The Australian Securities and Investments Commission (ASIC) has launched a new program to boost the financial literacy of business owners and the broader Australian public.

The National Financial Literacy Strategy aims to improve the overall financial decision-making abilities of individuals, families and communities through a combination of formal education programs, expanding the use of free information and resources, and providing quality financial guidance and support.

Launched by Parliamentary Secretary to the Treasurer, Steven Ciobo MP, the rollout of the strategy is the culmination of 12 months of consultation with over 200 stakeholders.

“With almost every Australian owning one or more financial products, improved financial literacy can benefit anyone, regardless of age or income, in terms of having greater understanding of financial matters and the ability to meet financial goals for the future,” Mr Ciobo said.

ASIC Chairman Greg Medcraft said ASIC has a strategic priority to promote confident and informed consumers and investors in the financial system, whether they are taking out a home loan, planning for their retirement or investing in the market.

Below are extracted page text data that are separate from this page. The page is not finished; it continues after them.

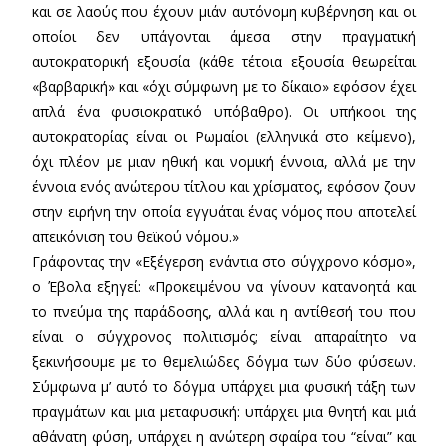
και σε λαούς που έχουν μιάν αυτόνομη κυβέρνηση και οι
οποίοι δεν υπάγονται άμεσα στην πραγματική
αυτοκρατορική εξουσία (κάθε τέτοια εξουσία θεωρείται
«βαρβαρική» και «όχι σύμφωνη με το δίκαιο» εφόσον έχει
απλά ένα φυσιοκρατικό υπόβαθρο). Οι υπήκοοι της
αυτοκρατορίας είναι οι Ρωμαίοι (ελληνικά στο κείμενο),
όχι πλέον με μιαν ηθική και νομική έννοια, αλλά με την
έννοια ενός ανώτερου τίτλου και χρίσματος, εφόσον ζουν
στην ειρήνη την οποία εγγυάται ένας νόμος που αποτελεί
απεικόνιση του θεϊκού νόμου.»
Γράφοντας την «Εξέγερση ενάντια στο σύγχρονο κόσμο»,
ο Έβολα εξηγεί: «Προκειμένου να γίνουν κατανοητά και
το πνεύμα της παράδοσης, αλλά και η αντίθεσή του που
είναι ο σύγχρονος πολιτισμός; είναι απαραίτητο να
ξεκινήσουμε με το θεμελιώδες δόγμα των δύο φύσεων.
Σύμφωνα μ’ αυτό το δόγμα υπάρχει μια φυσική τάξη των
πραγμάτων και μια μεταφυσική: υπάρχει μια θνητή και μιά
αθάνατη φύση, υπάρχει η ανώτερη σφαίρα του “είναι” και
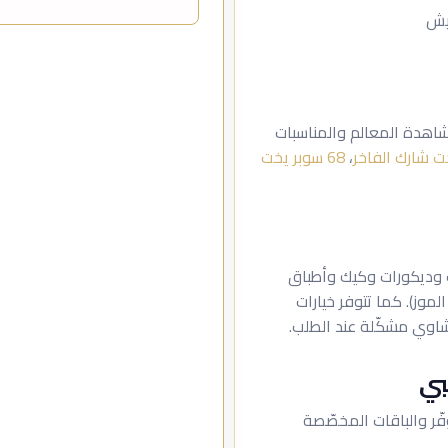
نيش
مشاهدة المعالم والمناسبات
ت شارك الفاخر
،
68 سوبر يخت
ف وديكورات وكيك وأطباق
وز). كما تتوفر خيارات
اوي مشكّلة عند الطلب.
ّر والباقات المخصّصة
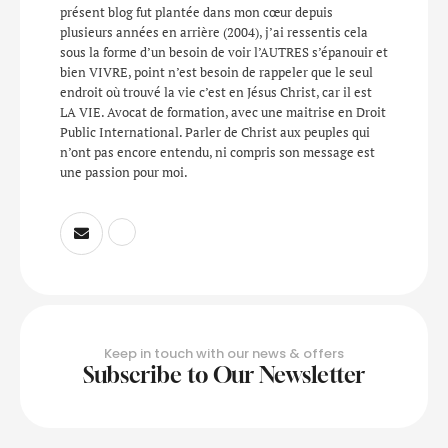
présent blog fut plantée dans mon cœur depuis
plusieurs années en arrière (2004), j’ai ressentis cela
sous la forme d’un besoin de voir l’AUTRES s’épanouir et
bien VIVRE, point n’est besoin de rappeler que le seul
endroit où trouvé la vie c’est en Jésus Christ, car il est
LA VIE. Avocat de formation, avec une maitrise en Droit
Public International. Parler de Christ aux peuples qui
n’ont pas encore entendu, ni compris son message est
une passion pour moi.
Keep in touch with our news & offers
Subscribe to Our Newsletter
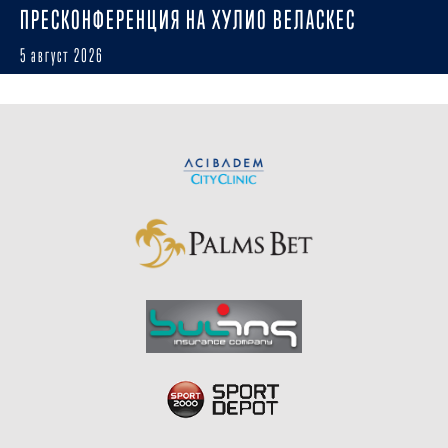
ПРЕСКОНФЕРЕНЦИЯ НА ХУЛИО ВЕЛАСКЕС
5 август 2026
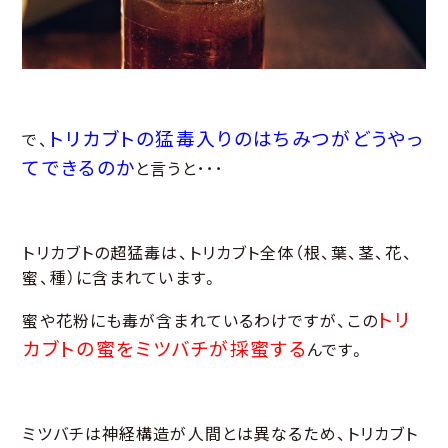
トリカブトの猛毒入りのはちみつがどうやっ
で、
てできるのか
と言うと･･･
トリカブトの超猛毒は、トリカブト全体（根、葉、茎、花、
蜜、種）に含まれています。
トリ
蜜や花粉にも毒が含まれているわけですが、この
カブトの蜜をミツバチが採蜜する
んです。
ミツバチは神経構造が人間とは異なるため、トリカブト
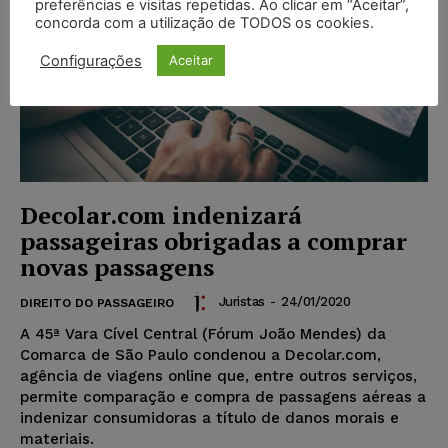
preferências e visitas repetidas. Ao clicar em “Aceitar”,
concorda com a utilização de TODOS os cookies.
Configurações
Aceitar
Decolar.com indenizará
passageiras obrigadas a comprar
novas passagens
Juristas
-
24/01/2020
DIREITO DO PASSAGEIRO
A 45ª Vara Cível Central (Fórum João Mendes) da
Comarca de São Paulo condenou a Decolar.com,
agência de viagens online que, entre outros serviços,
permite comparação e compra de passagens aéreas a
indenizar consumidoras a título de danos morais e
materiais.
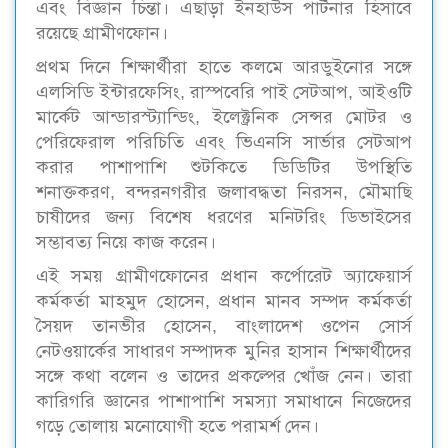
এবং বিজ্ঞান চিন্তা। এছাড়া ইনহাউস পার্টনার হিসাবে
রয়েছে গ্রামীণফোন।
প্রথম দিনে শিক্ষার্থীরা হাতে কলমে আরডুইনোর সঙ্গে
এলসিডি ইন্টারফেসিং, রাস্পবেরি পাই সেটআপ, আইওটি
মার্কেট আন্ডারস্ট্যান্ডিং, ইলেক্ট্রনিক সেন্সর মোটর ও
পেরিফেরাল পরিচিতি এবং ভিএনসি সার্ভার সেটআপ
করার পাশাপাশি শুটকিতে ডিডিটির উপস্থিতি
শনাক্তকরণ, বন্দরনগরীর জলাবদ্ধতা নিরসন, মৌমাছি
চাষীদের জন্য বিশেষ ধরণের মনিটরিং ডিভাইসের
সম্ভাবত্য নিয়ে কাজ করেন।
এই সময় গ্রামীণফোনের প্রধান কর্পোরেট অ্যাফেয়ার্স
কর্মকর্তা মাহমুদ হোসেন, প্রধান মানব সম্পদ কর্মকর্তা
সৈয়দ তানভীর হোসেন, বাংলাদেশ ওপেন সোর্স
নেটওয়ার্কের সাধারণ সম্পাদক মুনির হাসান শিক্ষার্থীদের
সঙ্গে কথা বলেন ও তাদের প্রকল্পের খোঁজ নেন। তারা
কারিগরি জ্ঞানের পাশাপাশি সমস্যা সমাধানে নিজেদের
গড়ে তোলায় মনোযোগী হতে পরামর্শ দেন।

Under the Strategy, ASIC will continue to enhance its popular MoneySmart website for consumers and investors and reach more schools through its MoneySmart Teaching program, designed to promote and support financial literacy for schools.

“Over 400,000 Australians already benefit from visiting ASIC’s MoneySmart website each month to access free and impartial tools and resources to help them make their financial decisions,” Mr Medcraft said.

According to the most recent ANZ Survey of Adult Financial Literacy in Australia, Australians have varying levels of financial knowledge and proficiency in that they perform well on some aspects of financial literacy but poorly on others. For example, the survey found that:

  • one-third (36%) of Australians found dealing with money stressful, even when things are going well
  • one-third (33%) found their superannuation statements difficult or very difficult to understand
  • one-quarter (27%) were likely to consider the level of cover when renewing an insurance policy, and
  • three-quarters (73%) had not identified how much they would need to live on when they retire.

The strategic priorities set out in the National Financial Literacy Strategy 2014–17 are to:

  • educate the next generation, particularly through the formal education system
  • increase the use of free, impartial information, tools and resources
  • provide quality targeted guidance and support
  • strengthen co-ordination and effective partnerships, and
  • improve research, measurements and evaluation.

Organisations involved in the delivery of financial literacy initiatives in support of the Strategy are listed at the dedicated National Financial Literacy Strategy website. The Strategy builds on the foundations of the first National Financial Literacy Strategy, published by ASIC in 2011.